This project aims to provide a simple and lightweight dashboard to analyze the metadata of Cromwell workflows. It was only tested with GCP and AWS backends.
This project is based on Broad Institute gatk-sv script
- High-level statistics (task counts, duration, CPU hours)
- Descriptive statistics about tasks' duration
- Timeline of the entire workflow
- Compute resources used over time
Go to Cromwell server webpage and call /api/workflows/{version}/{id}/metadata
with the following inputs:
id: <workflow_id>
includeKey: id
includeKey: executionStatus
includeKey: backendStatus
includeKey: status
includeKey: callRoot
includeKey: subWorkflowMetadata
includeKey: subWorkflowId
expandSubWorkflows: true
Save the output as metadata.json
If you have cromshell installed, run:
cromshell -t100 metadata <workflow_id> > metadata.json
pip install --upgrade streamlit pandas plotly-express
In most cases there is no need to clone the repo.
streamlit run https://raw.githubusercontent.com/henriqueribeiro/cromwell_profiler/main/profiler.py
git clone https://github.com/henriqueribeiro/cromwell_profiler.git
streamlit run profiler.py
After launching the app, a new page will open on your browser.
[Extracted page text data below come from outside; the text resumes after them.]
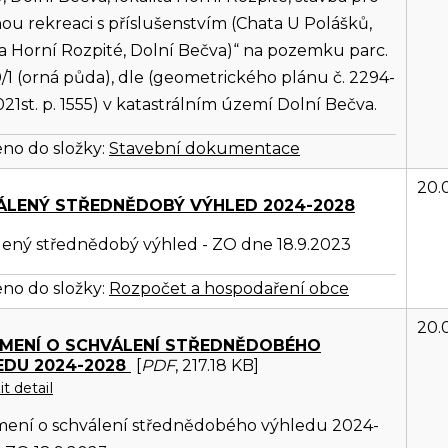
ou rekreaci s příslušenstvím (Chata U Polášků,
ta Horní Rozpité, Dolní Bečva)“ na pozemku parc.
0/1 (orná půda), dle (geometrického plánu č. 2294-
21st. p. 1555) v katastrálním území Dolní Bečva.
no do složky:
Stavební dokumentace
20.
ÁLENÝ STŘEDNĚDOBÝ VÝHLED 2024-2028
lený střednědobý výhled - ZO dne 18.9.2023
no do složky:
Rozpočet a hospodaření obce
20.
MENÍ O SCHVÁLENÍ STŘEDNĚDOBÉHO
EDU 2024-2028
[
PDF
, 217.18 KB]
t detail
ení o schválení střednědobého výhledu 2024-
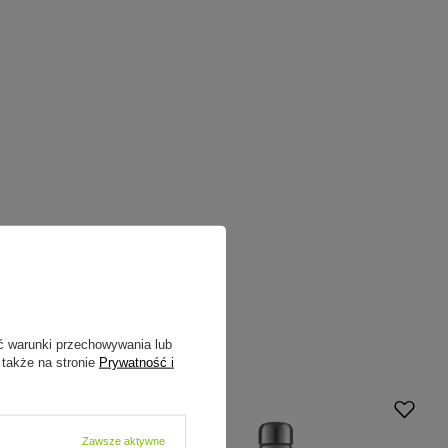
ć warunki przechowywania lub
 także na stronie
Prywatność i
Zawsze aktywne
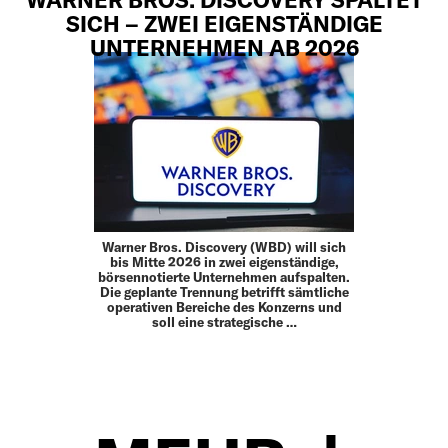
SICH – ZWEI EIGENSTÄNDIGE
UNTERNEHMEN AB 2026
Warner Bros. Discovery (WBD) will sich
bis Mitte 2026 in zwei eigenständige,
börsennotierte Unternehmen aufspalten.
Die geplante Trennung betrifft sämtliche
operativen Bereiche des Konzerns und
soll eine strategische …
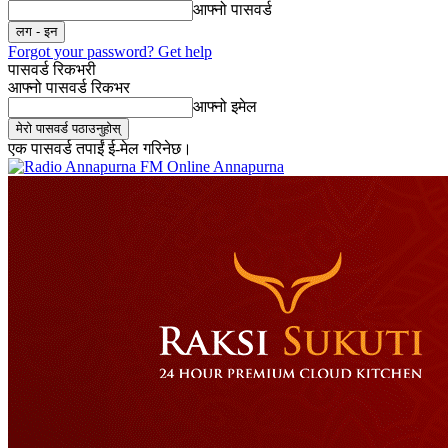
आफ्नो पासवर्ड
Forgot your password? Get help
पासवर्ड रिकभरी
आफ्नो पासवर्ड रिकभर
आफ्नो इमेल
एक पासवर्ड तपाईं ई-मेल गरिनेछ।
Online Annapurna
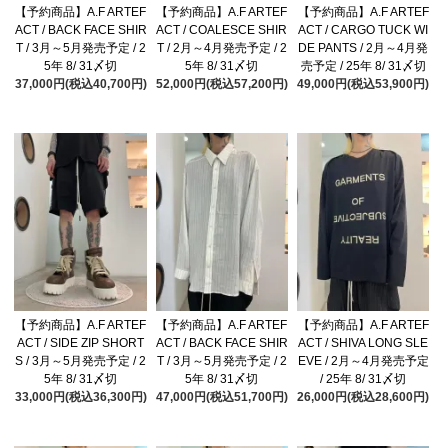
【予約商品】A.F ARTEF
【予約商品】A.F ARTEF
【予約商品】A.F ARTEF
ACT / BACK FACE SHIR
ACT / COALESCE SHIR
ACT / CARGO TUCK WI
T / 3月～5月発売予定 / 2
T / 2月～4月発売予定 / 2
DE PANTS / 2月～4月発
5年 8/ 31〆切
5年 8/ 31〆切
売予定 / 25年 8/ 31〆切
37,000円(税込40,700円)
52,000円(税込57,200円)
49,000円(税込53,900円)
【予約商品】A.F ARTEF
【予約商品】A.F ARTEF
【予約商品】A.F ARTEF
ACT / SIDE ZIP SHORT
ACT / BACK FACE SHIR
ACT / SHIVA LONG SLE
S / 3月～5月発売予定 / 2
T / 3月～5月発売予定 / 2
EVE / 2月～4月発売予定
5年 8/ 31〆切
5年 8/ 31〆切
/ 25年 8/ 31〆切
33,000円(税込36,300円)
47,000円(税込51,700円)
26,000円(税込28,600円)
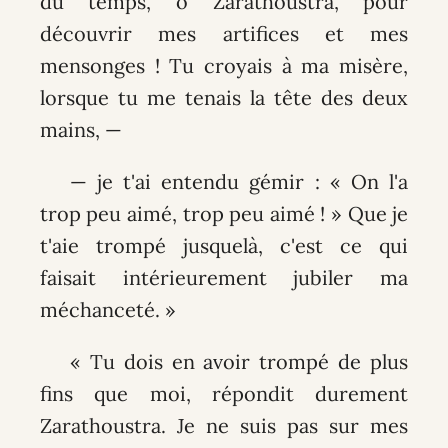
du temps, ô Zarathoustra, pour
découvrir mes artifices et mes
mensonges ! Tu croyais à ma misère,
lorsque tu me tenais la tête des deux
mains, —
— je t'ai entendu gémir : « On l'a
trop peu aimé, trop peu aimé ! » Que je
t'aie trompé jusquelà, c'est ce qui
faisait intérieurement jubiler ma
méchanceté. »
« Tu dois en avoir trompé de plus
fins que moi, répondit durement
Zarathoustra. Je ne suis pas sur mes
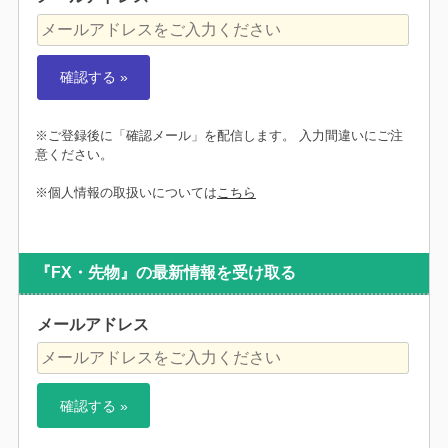
※ご登録後に「確認メール」を配信します。 入力間違いにご注
意ください。
※個人情報の取扱いについては
こちら
『FX・先物』の最新情報を受け取る
メールアドレス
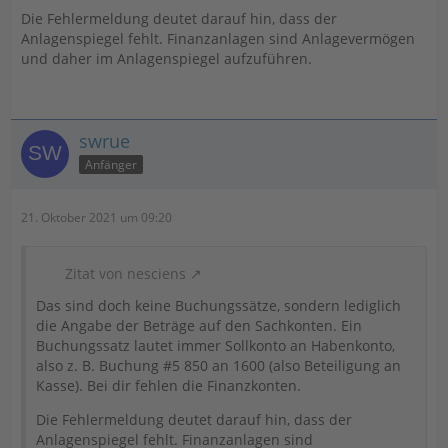
Die Fehlermeldung deutet darauf hin, dass der
Anlagenspiegel fehlt. Finanzanlagen sind Anlagevermögen
und daher im Anlagenspiegel aufzuführen.
swrue
Anfänger
21. Oktober 2021 um 09:20
Zitat von nesciens
Das sind doch keine Buchungssätze, sondern lediglich
die Angabe der Beträge auf den Sachkonten. Ein
Buchungssatz lautet immer Sollkonto an Habenkonto,
also z. B. Buchung #5 850 an 1600 (also Beteiligung an
Kasse). Bei dir fehlen die Finanzkonten.
Die Fehlermeldung deutet darauf hin, dass der
Anlagenspiegel fehlt. Finanzanlagen sind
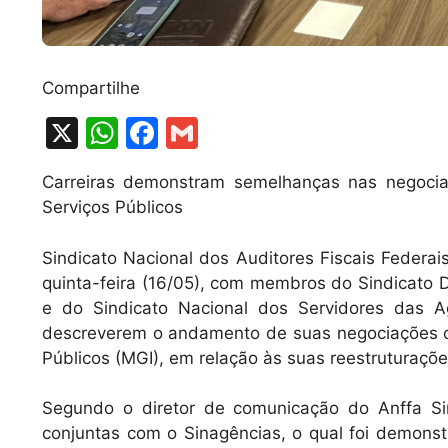
Compartilhe
X
W
F
G
h
a
m
Carreiras demonstram semelhanças nas negoci
at
c
ai
Serviços Públicos
s
e
l
A
b
Sindicato Nacional dos Auditores Fiscais Federais
quinta-feira (16/05), com membros do Sindicato
p
o
e do Sindicato Nacional dos Servidores das A
p
o
descreverem o andamento de suas negociações c
k
Públicos (MGI), em relação às suas reestruturaçõ
Segundo o diretor de comunicação do Anffa Sin
conjuntas com o Sinagências, o qual foi demonst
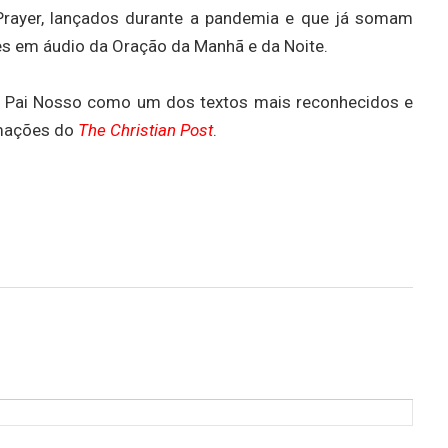
 Prayer, lançados durante a pandemia e que já somam
 em áudio da Oração da Manhã e da Noite.
o Pai Nosso como um dos textos mais reconhecidos e
ormações do
The Christian Post
.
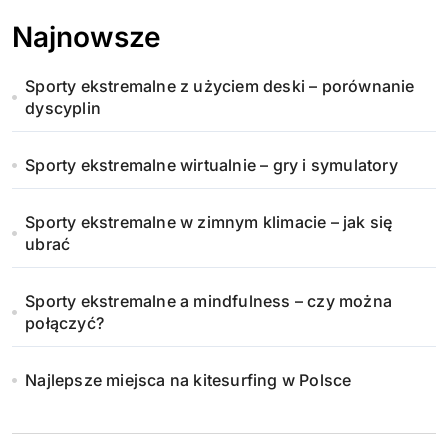
Najnowsze
Sporty ekstremalne z użyciem deski – porównanie
dyscyplin
Sporty ekstremalne wirtualnie – gry i symulatory
Sporty ekstremalne w zimnym klimacie – jak się
ubrać
Sporty ekstremalne a mindfulness – czy można
połączyć?
Najlepsze miejsca na kitesurfing w Polsce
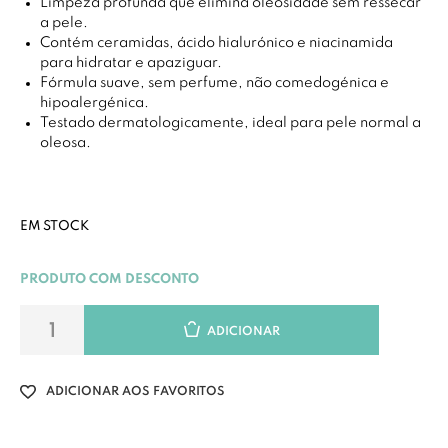
Limpeza profunda que elimina oleosidade sem ressecar
a pele.
Contém ceramidas, ácido hialurónico e niacinamida
para hidratar e apaziguar.
Fórmula suave, sem perfume, não comedogénica e
hipoalergénica.
Testado dermatologicamente, ideal para pele normal a
oleosa.
EM STOCK
PRODUTO COM DESCONTO
ADICIONAR
ADICIONAR AOS FAVORITOS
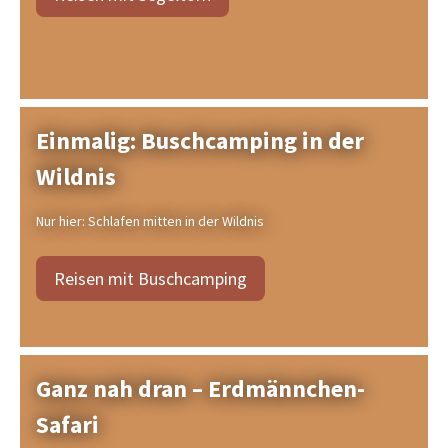
Einmalig: Buschcamping in der
Wildnis
Nur hier: Schlafen mitten in der Wildnis
Reisen mit Buschcamping
Ganz nah dran – Erdmännchen-
Safari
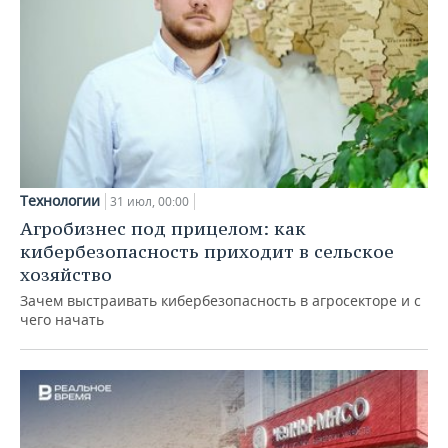
Технологии
31 июл, 00:00
Агробизнес под прицелом: как
кибербезопасность приходит в сельское
хозяйство
Зачем выстраивать кибербезопасность в агросекторе и с
чего начать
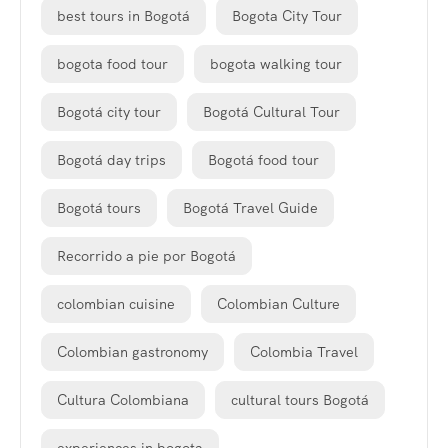
best tours in Bogotá
Bogota City Tour
bogota food tour
bogota walking tour
Bogotá city tour
Bogotá Cultural Tour
Bogotá day trips
Bogotá food tour
Bogotá tours
Bogotá Travel Guide
Recorrido a pie por Bogotá
colombian cuisine
Colombian Culture
Colombian gastronomy
Colombia Travel
Cultura Colombiana
cultural tours Bogotá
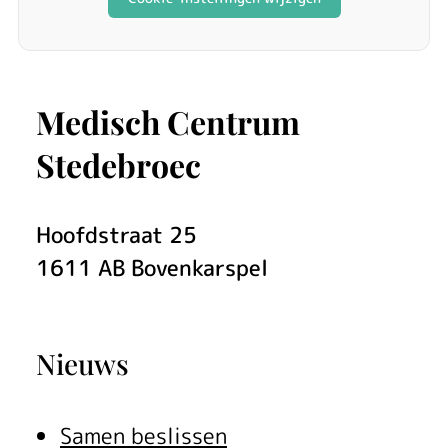
Medisch Centrum
Stedebroec
Hoofdstraat
25
1611 AB
Bovenkarspel
Nieuws
Samen beslissen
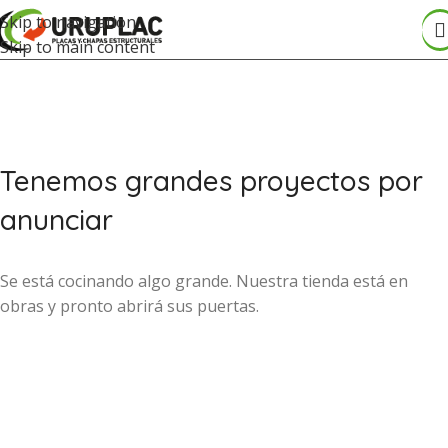
Skip to navigation
Skip to main content
Tenemos grandes proyectos por
anunciar
Se está cocinando algo grande. Nuestra tienda está en
obras y pronto abrirá sus puertas.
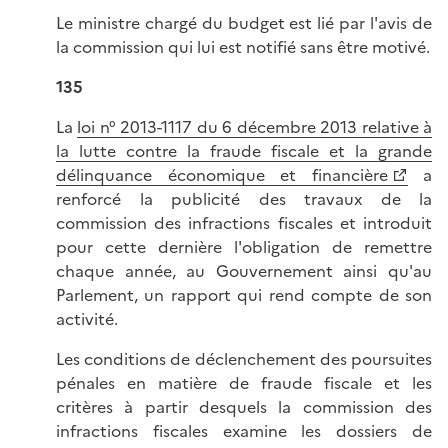
Le ministre chargé du budget est lié par l'avis de
la commission qui lui est notifié sans être motivé.
135
La
loi n° 2013-1117 du 6 décembre 2013 relative à
la lutte contre la fraude fiscale et la grande
délinquance économique et financière
a
renforcé la publicité des travaux de la
commission des infractions fiscales et introduit
pour cette dernière l'obligation de remettre
chaque année, au Gouvernement ainsi qu'au
Parlement, un rapport qui rend compte de son
activité.
Les conditions de déclenchement des poursuites
pénales en matière de fraude fiscale et les
critères à partir desquels la commission des
infractions fiscales examine les dossiers de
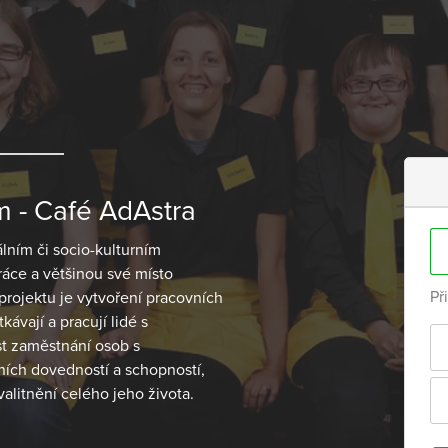
 - Café AdAstra
lním či socio-kulturním
áce a většinou své místo
Př
projektu je vytvoření pracovních
kávají a pracují lidé s
st zaměstnání osob s
ních dovedností a schopností,
alitnění celého jeho života.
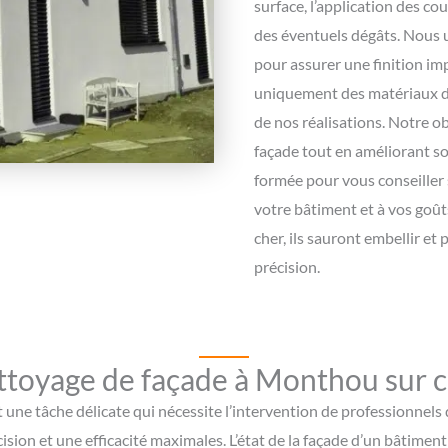
surface, l’application des cou
des éventuels dégâts. Nous 
pour assurer une finition im
uniquement des matériaux de 
de nos réalisations. Notre ob
façade tout en améliorant so
formée pour vous conseiller s
votre bâtiment et à vos goût
cher, ils sauront embellir et
précision.
toyage de façade à Monthou sur 
une tâche délicate qui nécessite l’intervention de professionnels 
ision et une efficacité maximales. L’état de la façade d’un bâtime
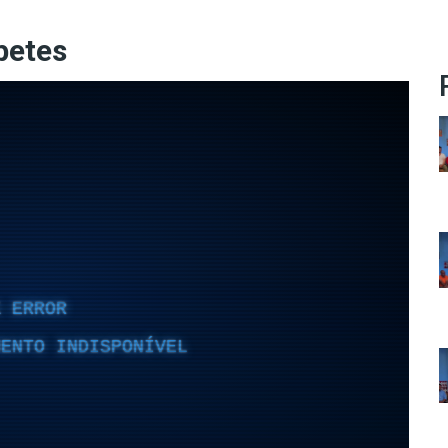
betes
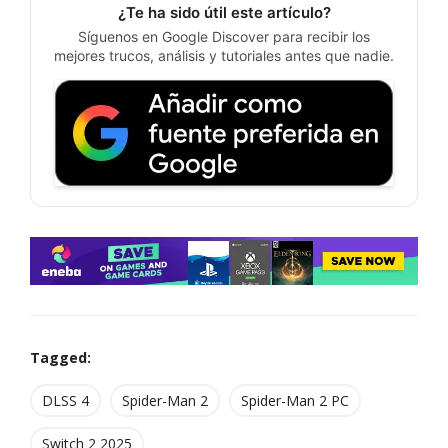
¿Te ha sido útil este artículo?
Síguenos en Google Discover para recibir los
mejores trucos, análisis y tutoriales antes que nadie.
Tagged:
DLSS 4
Spider-Man 2
Spider-Man 2 PC
Switch 2 2025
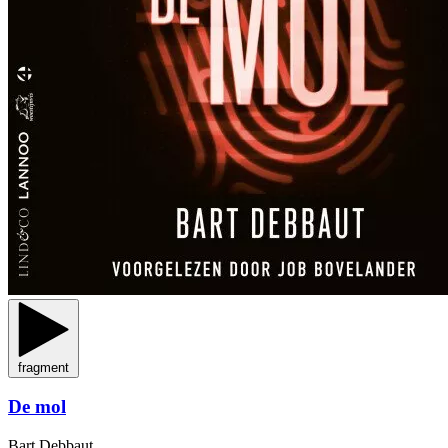
fragment
De mol
Bart Debbaut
Just upload the metadata file and the plots will start appearing.
Streamlit sets a maximum file size for uploaded files. If your metadata file is bigger than 200MB do the following:
- Clone the repo
git clone https://github.com/henriqueribeiro/cromwell_profiler.git
- Increase the maximum file size allowed
cd cromwell_profiler
mkdir .streamlit
cat <<EOT >> .streamlit/config.toml
[server]
maxUploadSize=1024
EOT
In this example we are setting the maximum file size to 1024MB
- Re-launch the profiler
streamlit run profiler.py
Please feel free to open PRs with new features, plots, etc